“Toen ik zes jaar was, ging ik voor het eerst naar de lagere school. De kleuterschool bestond toen nog niet. Ik vond het eerst niet leuk om naar school te gaan; thuis kon ik heel fijn spelen. Met buurkinderen, met dieren en ook bij opa en grootmoe. Maar toen ik zes werd, was dat afgelopen. Elke morgen liep ik naar school langs de Rijksweg. Het fietspad langs de N360 was er nog niet; je liep vanuit Zevenhuisjes in de brede berm naar wat nu de Oude Rijksweg heet. Bij de draaibrug begon de Dorpsweg en vandaar naar school. Tussen de middag bleven we over. In de zomer gingen we ook wel door de velden naar school. Dat was een stuk korter, maar het weer moest wel goed zijn, anders was het veel te nat.
Eerste fiets
Op mijn negende kreeg ik mijn eerste fiets. Die van mijn oma uit Bedum, een echte Brennabor, een Duits merk. Daarmee kon ik tussen de middag wel naar huis. Bij slecht weer kreeg ik brood mee om over te blijven. Ik kan me niet herinneren dat we ooit door het slechte weer thuis zijn gebleven van school. Wel dat we door sneeuwduinen moesten ploeteren om op school of weer thuis te komen.
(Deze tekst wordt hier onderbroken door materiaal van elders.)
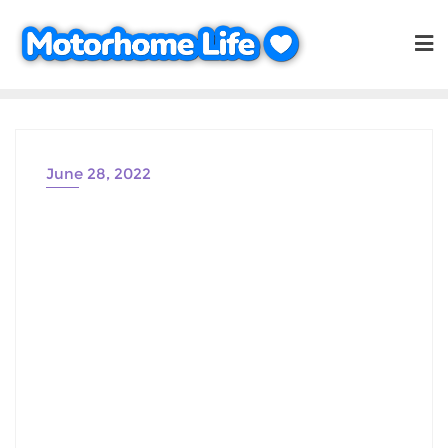
Skip
to
content
June 28, 2022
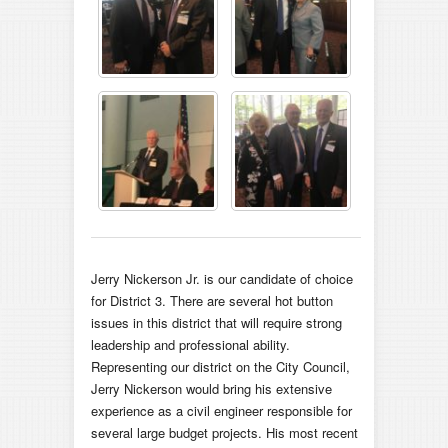
Jerry Nickerson Jr. is our candidate of choice
for District 3. There are several hot button
issues in this district that will require strong
leadership and professional ability.
Representing our district on the City Council,
Jerry Nickerson would bring his extensive
experience as a civil engineer responsible for
several large budget projects. His most recent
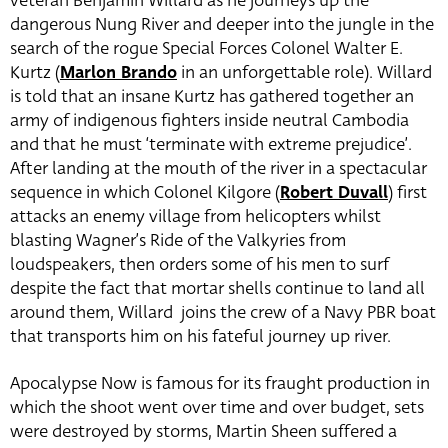
veteran Benjamin Willard as he journeys up the
dangerous Nung River and deeper into the jungle in the
search of the rogue Special Forces Colonel Walter E.
Kurtz (
Marlon Brando
in an unforgettable role). Willard
is told that an insane Kurtz has gathered together an
army of indigenous fighters inside neutral Cambodia
and that he must ‘terminate with extreme prejudice’.
After landing at the mouth of the river in a spectacular
sequence in which Colonel Kilgore (
Robert Duvall
) first
attacks an enemy village from helicopters whilst
blasting Wagner’s Ride of the Valkyries from
loudspeakers, then orders some of his men to surf
despite the fact that mortar shells continue to land all
around them, Willard joins the crew of a Navy PBR boat
that transports him on his fateful journey up river.
Apocalypse Now is famous for its fraught production in
which the shoot went over time and over budget, sets
were destroyed by storms, Martin Sheen suffered a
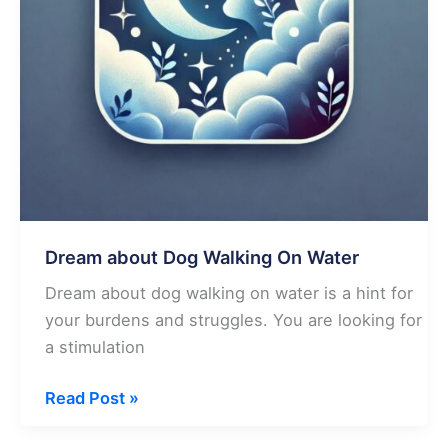
Dream about Dog Walking On Water
Dream about dog walking on water is a hint for
your burdens and struggles. You are looking for
a stimulation
Dream
Read Post »
about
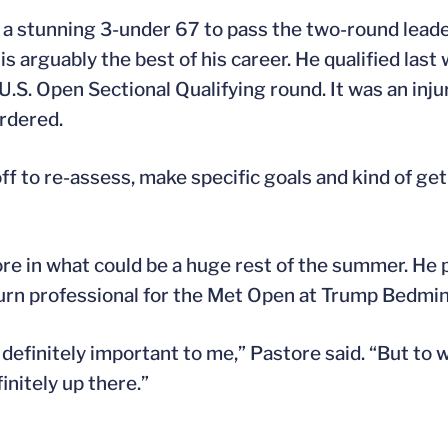
a stunning 3-under 67 to pass the two-round leader 
is arguably the best of his career. He qualified last
U.S. Open Sectional Qualifying round. It was an injur
ordered.
off to re-assess, make specific goals and kind of get
 in what could be a huge rest of the summer. He pla
turn professional for the Met Open at Trump Bedmin
definitely important to me,” Pastore said. “But to 
initely up there.”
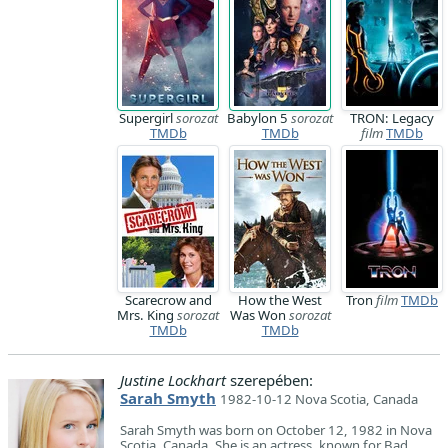
Supergirl
sorozat
Babylon 5
sorozat
TRON: Legacy
TMDb
TMDb
film
TMDb
Scarecrow and
How the West
Tron
film
TMDb
Mrs. King
sorozat
Was Won
sorozat
TMDb
TMDb
Justine Lockhart
szerepében:
Sarah Smyth
1982-10-12 Nova Scotia, Canada
Sarah Smyth was born on October 12, 1982 in Nova
Scotia, Canada. She is an actress, known for Bad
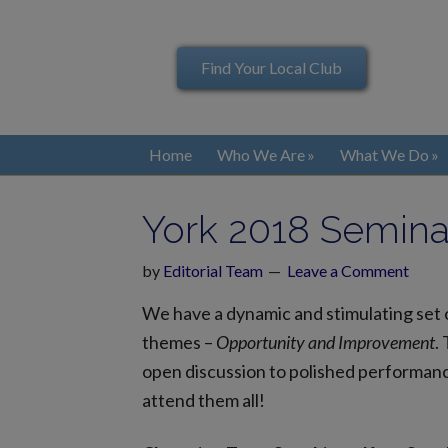
Find Your Local Club
Home
Who We Are
What We Do
York 2018 Semina
by
Editorial Team
Leave a Comment
We have a dynamic and stimulating set o
themes –
Opportunity and Improvement
.
open discussion to polished performance
attend them all!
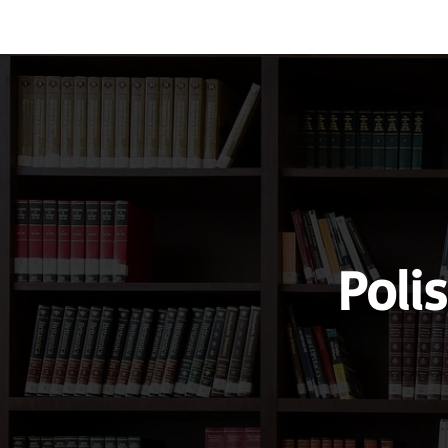
Vocabulary
Grammar
Test you
Poli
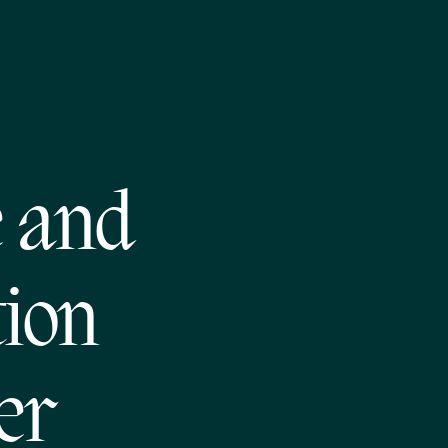
 and
tion
er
Tot mijn veertiende ben ik naar de lagere school gegaan. Zo ging dat vroeger: ging je naar de Mulo of HBS dan bleef je tot je twaalfde. Deed je geen middelbare school, dan bleef je tot je veertiende op de lagere school. Ik ben daarna een jaar thuis blijven werken. Mijn jongste zusje was net geboren en ook woonde mijn opa bij ons in: mijn moeder kon mijn hulp goed gebruiken. Vanaf mijn vijftiende had ik mijn eerste werk buitenshuis: ik werd morgenmeisje bij de familie Marrink aan de Korreweg. Daar ging ik op de fiets naar toe. Ik deed er allerlei huishoudelijk werk, tot kwart voor één ‘s middags.
Eerste vakantie
In de zomer van 1939 ging ik voor het eerst met vakantie, op de fiets. Samen met mijn nicht Hilda gingen we naar mijn oom en tante die in Beilen woonden. We waren al in Beilen toen we door een politieagent werden aangehouden. Hij controleerde onze fiets op het fietsplaatje. Dat was een metalen bandje met een jaartal erin dat je op het gemeente-huis kocht waarmee je dan je fietsbelasting betaalde. Mijn fietsplaatje zat keurig aan mijn stuur; die van Hilda had ze in haar jaszak. Maar dat mocht niet van de agent: zij kreeg een bekeuring van één gulden. Hilda was zo nijdig dat ze direct weer naar huis wilde. Dat was mij te gek - we waren er al bijna. Ik overreedde haar door voor te stellen de helft van de boete voor mijn rekening te nemen. Zo zijn wij uiteindelijk toch bij oom en tante aangekomen. Maar goed ook, want Hilda heeft daar haar latere echtgenoot ontmoet!
In oorlogstijd
Later werkte ik bij de familie Verhoog op Ruischerbrug. In de oorlogstijd hadden ze Duitse soldaten ingekwartierd. Voor hen maakte ik ook het gemeentehuis van Noorddijk schoon dat bij het huis van Verhoog op het rijtje staat. Elke dag moest ik de klok opwinden en ik zette er koffie. In het gemeentehuis was ook een gevangenis. Als er iemand opgesloten zat, moest ik die te eten en te drinken brengen door een luikje in de deur. Na de oorlog kon ik aan de slag bij notaris Koster in Ten Boer. Daar heb ik meer dan dertig jaar gewerkt. Toen ze in Ten Boer woonden, ging ik altijd op de fiets. Later is hij verhuisd naar Groningen Zuid. Ze wilden graag dat ik ook daar bij hen kwam, maar zo ver wilde ik niet fietsen. Vanaf toen kwam meneer Koster mij twee maal per week halen. ‘s Avonds haalde mijn man Jaap mij weer op.”
De verhalen van Lies
Deel deze pagina:
- Klik om te delen op Facebook (Wordt in een nieuw venster geopend)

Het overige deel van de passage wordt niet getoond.